DEAR HARRIETTE: My cousin and I had been best friends since we were little girls. As we grew, our relationship became closer. She was my college roommate and my maid of honor. We lived close to each other and hung out on a regular basis. Five years ago, when I was 30, I was diagnosed with cancer. I spent two years undergoing chemotherapy and radiation that put me in and out of the hospital for months. During this low point in my life, my cousin disappeared: no calls, no emails, no texts, not even a visit while I was in the hospital -- nothing. I understood she just did not know how to deal with my illness, but her absence was the hardest part of my cancer experience.
I am now cancer-free, and she has had a child and gotten married. I gave my cousin a gift card, but I did not attend her baby shower. I was invited to her wedding, but did not attend. I cannot pretend like nothing happened. My family sees me as the one causing the rift because of my refusal to make nice with her. My sister tells me that my cousin really wants to know how I am. I miss my cousin terribly, but unless I hear a heartfelt apology from her, I do not see how a relationship can be possible. Am I right in thinking this way? -- Cancer-Free, Chicago
DEAR CANCER-FREE: Unfortunately, many people have a hard time dealing with illness -- either of themselves or of people they love. It is not uncommon for loved ones to retreat during these times, which can be extremely painful to those who are ailing. And it can be difficult to forgive.

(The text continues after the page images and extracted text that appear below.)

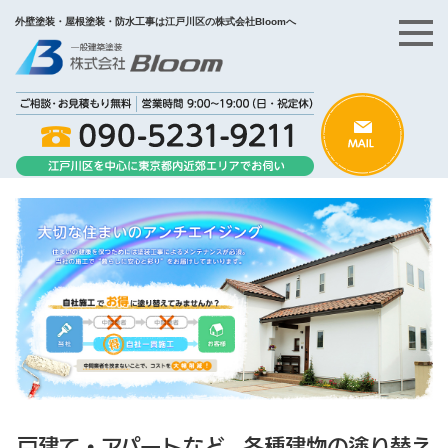
外壁塗装・屋根塗装・防水工事は江戸川区の株式会社Bloomへ
戸建て・アパートなど、各種建物の塗り替え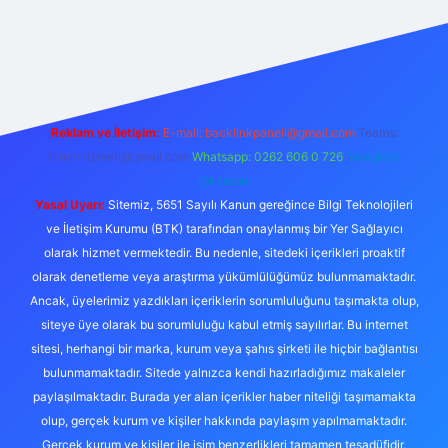
 giriş
Reklam ve İletişim:
E-mail:
backlinkpaneli@gmail.com
Teams:
forumhizmeti@gmail.com
Whatsapp: 0262 606 0 726
Telegram:
@karabul
Yasal Uyarı:
Sitemiz, 5651 Sayılı Kanun gereğince Bilgi Teknolojileri
ve İletişim Kurumu (BTK) tarafından onaylanmış bir Yer Sağlayıcı
olarak hizmet vermektedir. Bu nedenle, sitedeki içerikleri proaktif
olarak denetleme veya araştırma yükümlülüğümüz bulunmamaktadır.
Ancak, üyelerimiz yazdıkları içeriklerin sorumluluğunu taşımakta olup,
siteye üye olarak bu sorumluluğu kabul etmiş sayılırlar. Bu internet
sitesi, herhangi bir marka, kurum veya şahıs şirketi ile hiçbir bağlantısı
bulunmamaktadır. Sitede yalnızca kendi hazırladığımız makaleler
paylaşılmaktadır. Burada yer alan içerikler haber niteliği taşımamakta
olup, gerçek kurum ve kişiler hakkında paylaşım yapılmamaktadır.
Gerçek kurum ve kişiler ile isim benzerlikleri tamamen tesadüfidir.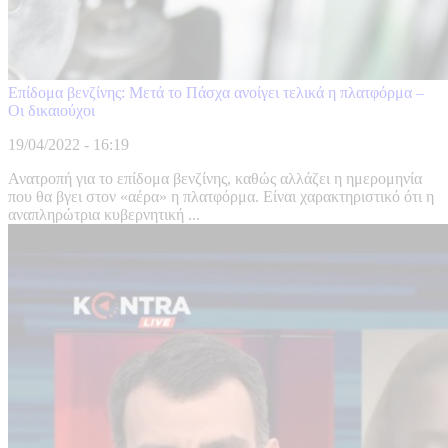
Επίδομα βενζίνης: Μετά το Πάσχα ανοίγει τελικά η πλατφόρμα –
Οι δικαιούχοι
19/04/2022 - 16:19
Ανατροπή για το επίδομα βενζίνης, καθώς αλλάζει η ημερομηνία
που θα βγει στον «αέρα» η πλατφόρμα. Είναι χαρακτηριστικό ότι η
αναπληρώτρια κυβερνητική ...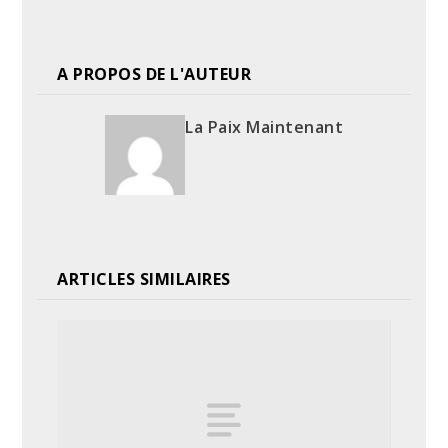
A PROPOS DE L'AUTEUR
La Paix Maintenant
ARTICLES SIMILAIRES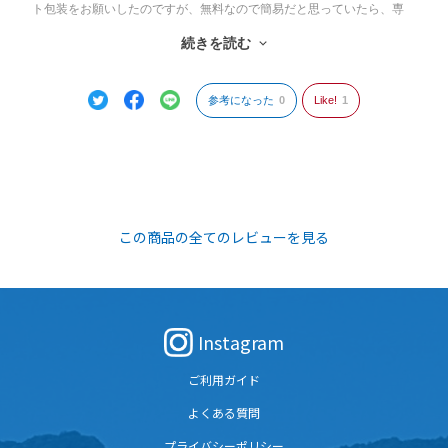
ト包装をお願いしたのですが、無料なので簡易だと思っていたら、専
用ボックスを使ったギフト包装だったのでテンションが上がりまし
続きを読む
た。DISCOVER WEST mall だから、ここまでできるのかなぁと思いま
す。友人にプレゼントする時は、またこちらを利用したいと思いま
す。ありがとうございました。
参考になった
0
Like!
1
この商品の全てのレビューを見る
Instagram
ご利用ガイド
よくある質問
プライバシーポリシー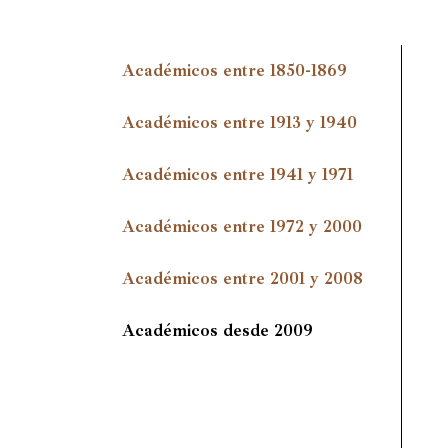
Académicos entre 1850-1869
Académicos entre 1913 y 1940
Académicos entre 1941 y 1971
Académicos entre 1972 y 2000
Académicos entre 2001 y 2008
Académicos desde 2009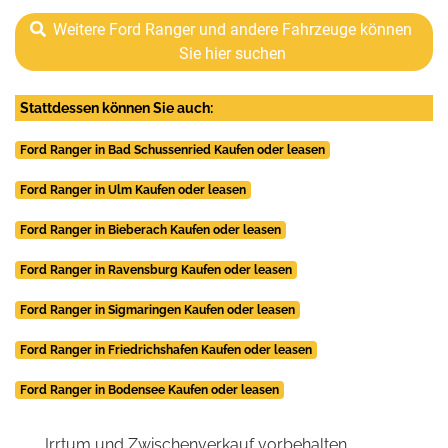
Weitere Ford Ranger und andere Fahrzeuge können
Sie hier suchen
Stattdessen können Sie auch:
Ford Ranger in Bad Schussenried Kaufen oder leasen
Ford Ranger in Ulm Kaufen oder leasen
Ford Ranger in Bieberach Kaufen oder leasen
Ford Ranger in Ravensburg Kaufen oder leasen
Ford Ranger in Sigmaringen Kaufen oder leasen
Ford Ranger in Friedrichshafen Kaufen oder leasen
Ford Ranger in Bodensee Kaufen oder leasen
Irrtum und Zwischenverkauf vorbehalten.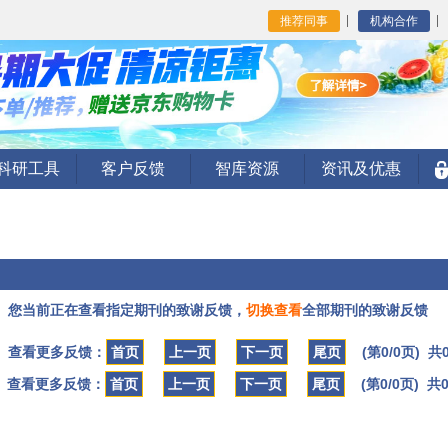
推荐同事
机构合作
I科研工具
客户反馈
智库资源
资讯及优惠
您当前正在查看指定期刊的致谢反馈，
切换查看
全部期刊的致谢反馈
查看更多反馈：
首页
上一页
下一页
尾页
(第0/0页) 共
查看更多反馈：
首页
上一页
下一页
尾页
(第0/0页) 共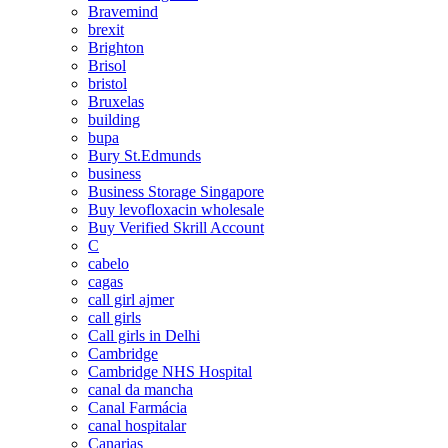
Bravemind
brexit
Brighton
Brisol
bristol
Bruxelas
building
bupa
Bury St.Edmunds
business
Business Storage Singapore
Buy levofloxacin wholesale
Buy Verified Skrill Account
C
cabelo
cagas
call girl ajmer
call girls
Call girls in Delhi
Cambridge
Cambridge NHS Hospital
canal da mancha
Canal Farmácia
canal hospitalar
Canarias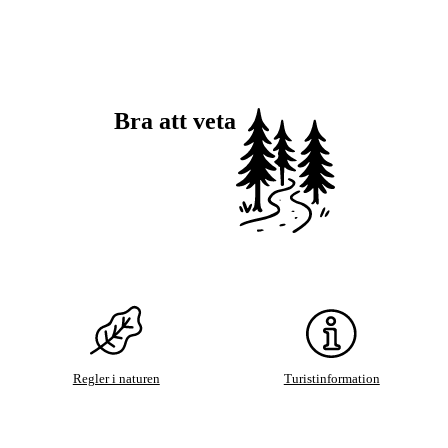
Bra att veta
Regler i naturen
Turistinformation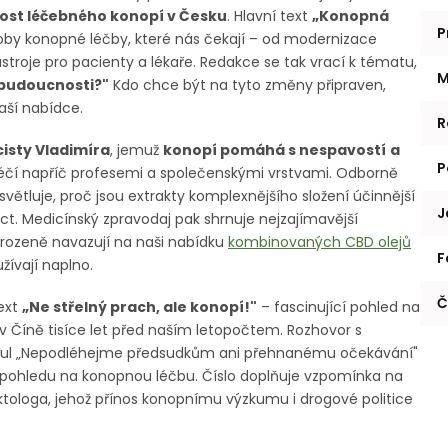
ost léčebného konopí v Česku
. Hlavní text
„Konopná
P
by konopné léčby, které nás čekají – od modernizace
stroje pro pacienty a lékaře. Redakce se tak vrací k tématu,
M
budoucnosti?"
Kdo chce být na tyto změny připraven,
aší nabídce.
R
cisty Vladimíra
, jemuž
konopí pomáhá s nespavostí
a
P
léčí napříč profesemi a společenskými vrstvami. Odborně
 vysvětluje, proč jsou extrakty komplexnějšího složení účinnější
J
ct. Medicínský zpravodaj pak shrnuje nejzajímavější
řirozeně navazují na naši nabídku
kombinovaných CBD olejů
F
žívají naplno.
Č
ext
„Ne střelný prach, ale konopí!"
– fascinující pohled na
v Číně tisíce let před naším letopočtem. Rozhovor s
tul „Nepodléhejme předsudkům ani přehnanému očekávání"
ohledu na konopnou léčbu. Číslo doplňuje vzpomínka na
ologa, jehož přínos konopnímu výzkumu i drogové politice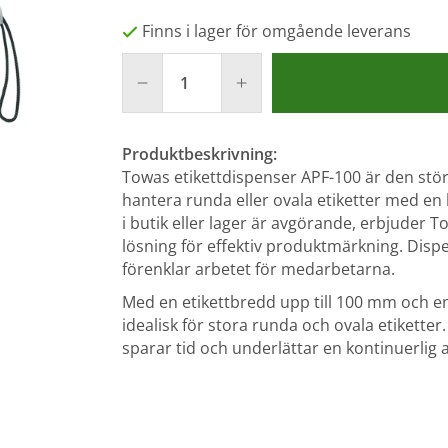
Finns i lager för omgående leverans
Produktbeskrivning:
Towas etikettdispenser APF-100 är den stör
hantera runda eller ovala etiketter med en 
i butik eller lager är avgörande, erbjuder 
lösning för effektiv produktmärkning. Disp
förenklar arbetet för medarbetarna.
Med en etikettbredd upp till 100 mm och 
idealisk för stora runda och ovala etiketter.
sparar tid och underlättar en kontinuerlig 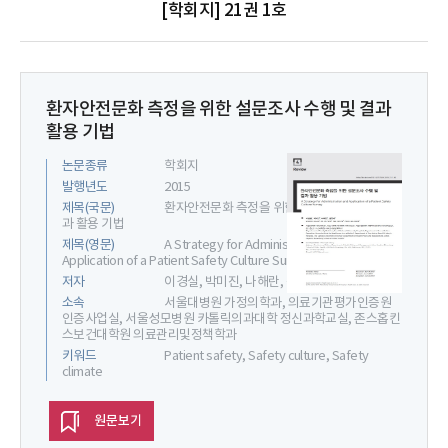
[학회지] 21권 1호
환자안전문화 측정을 위한 설문조사 수행 및 결과
활용 기법
논문종류
학회지
발행년도
2015
제목(국문)
환자안전문화 측정을 위한 설문조사 수행 및 결
과 활용 기법
제목(영문)
A Strategy for Administration and
Application of a Patient Safety Culture Survey
저자
이경실, 박미진, 나해란, 정헌재
소속
서울대병원 가정의학과, 의료기관평가인증원
인증사업실, 서울성모병원 카톨릭의과대학 정신과학교실, 존스홉킨
스보건대학원 의료관리및정책학과
키워드
Patient safety, Safety culture, Safety
climate
원문보기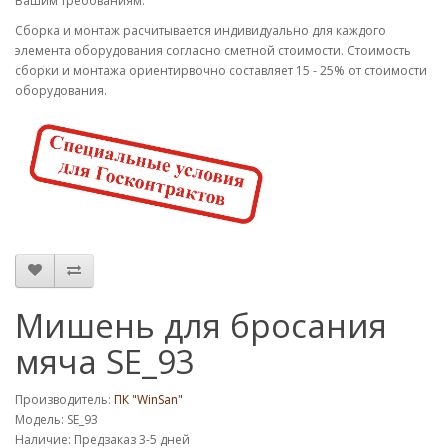
Вашим требованиям.
Cборка и монтаж расчитывается индивидуально для каждого
элемента оборудования согласно сметной стоимости. Стоимость
сборки и монтажа ориентирвочно составляет 15 - 25% от стоимости
оборудования.
Мишень для бросания
мяча SE_93
Производитель:
ПК "WinSan"
Модель: SE_93
Наличие: Предзаказ 3-5 дней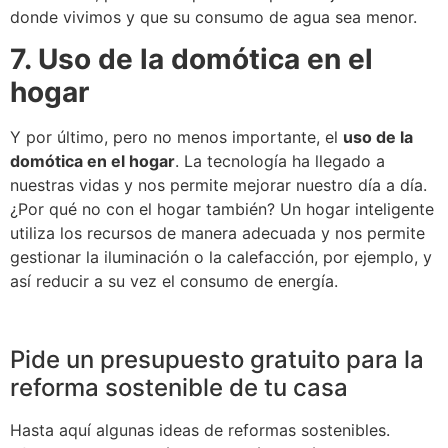
donde vivimos y que su consumo de agua sea menor.
7. Uso de la domótica en el
hogar
Y por último, pero no menos importante, el
uso de la
domótica en el hogar
. La tecnología ha llegado a
nuestras vidas y nos permite mejorar nuestro día a día.
¿Por qué no con el hogar también? Un hogar inteligente
utiliza los recursos de manera adecuada y nos permite
gestionar la iluminación o la calefacción, por ejemplo, y
así reducir a su vez el consumo de energía.
Pide un presupuesto gratuito para la
reforma sostenible de tu casa
Hasta aquí algunas ideas de reformas sostenibles.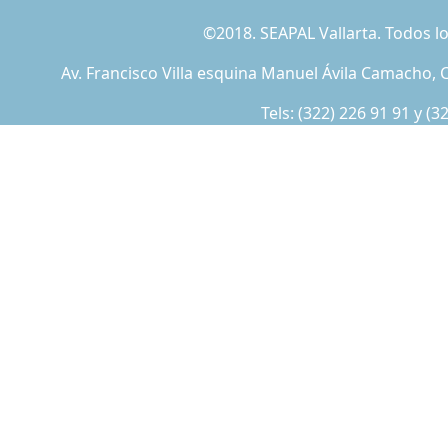
©2018. SEAPAL Vallarta. Todos 
Av. Francisco Villa esquina Manuel Ávila Camacho, C
Tels:
(322) 226 91 91
y
(3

Oddly, you probably are the only one who can fix this. It is likely that your cousin is so embarrassed or so distracted by her child -- or a combination of both -- that she is paralyzed and unable to act. Reach out to her. Tell her how much she hurt you and that it is hard for you to let go of that pain. Tell her you miss her and want to find a way back to each other. This may open the door to an honest conversation.